Our favorite film of the summer makes its way to disc this week, alongside an early-fall cause célèbre and an unjustly forgotten treat from clear back in 1991. And last year’s Best Actress winner (and multiple nominee) hits the streaming services, along with the Prime premiere of another summer fave. It’s just all good stuff this week, folks, not sure how else to put it.
ON AMAZON PRIME
The Big Sick : Stand-up comic/actor Kumail Nanjiani and wife Emily V. Gordon co-wrote this somewhat fictionalized account of how they met, fell in love, broke up, and then went through a terrifying medical ordeal before they could get back together. Director Michael Showalter (Hello, My Name is Doris) adroitly juggles the comic and serious tones, and plenty of serious subject matter as well: it’s about people who are struggling not just with health and love, but with family, faith, and tradition.
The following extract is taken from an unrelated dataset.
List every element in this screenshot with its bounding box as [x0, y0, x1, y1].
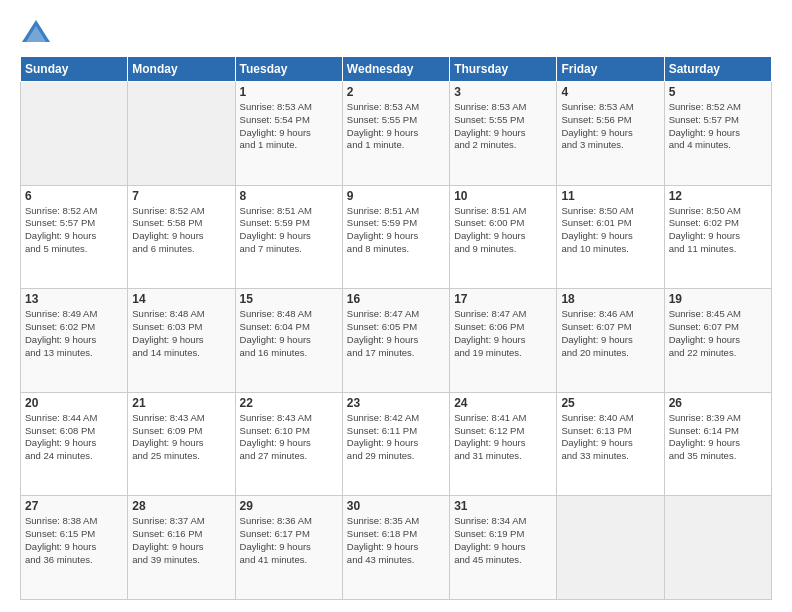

Funny from end to end and frequently heartbreaking as well, this is a rich film, filled with the kind of details and texture most mainstream comedies don’t even bother with.
Fences : Director Denzel Washington transplants the 2010 Broadway revival of August Wilson’s classic to the screen, with himself and most of that cast intact — including a shattering, Oscar-winning turn by Viola Davis — and winds up with a picture that rarely transcends the feeling of filmed theater, but Lord in heaven, what filmed theatre. The beautifully modulated acting (which display the benefits of honing and tuning over all those performances, without feeling stale or over-prepared) captures the American vernacular musicality of Wilson’s dialogue, while the lived-in characterizations put across the feeling of people who have lived and known each other for decades, and learned how to overlook each other’s flaws – and when they can no longer do so. It’s a powerfully rendered piece of work, and surprisingly relevant for a play from the 1980s about the 1950s. (Also on Amazon Prime.)
ON BLU-RAY / DVD / VOD
Logan Lucky : Steven Soderbergh’s triumphant return to feature filmmaking is a deliriously entertaining and deliciously well-executed return to his specialty, the heist movie, but with a twist: rather than the finely-tailored likes of George Clooney and Brad Pitt, he focuses on a family of backwoods bad-luck cases, and their plan to rip off a NASCAR speedway. An observer winkingly dubs it “Ocean’s 7-11,” and that’s about right; it’s like a bunch of Coen Brothers characters wandered into a Soderbergh movie, with all the dry verbal wit and visual ingenuity that equation suggests. (Includes deleted scenes.)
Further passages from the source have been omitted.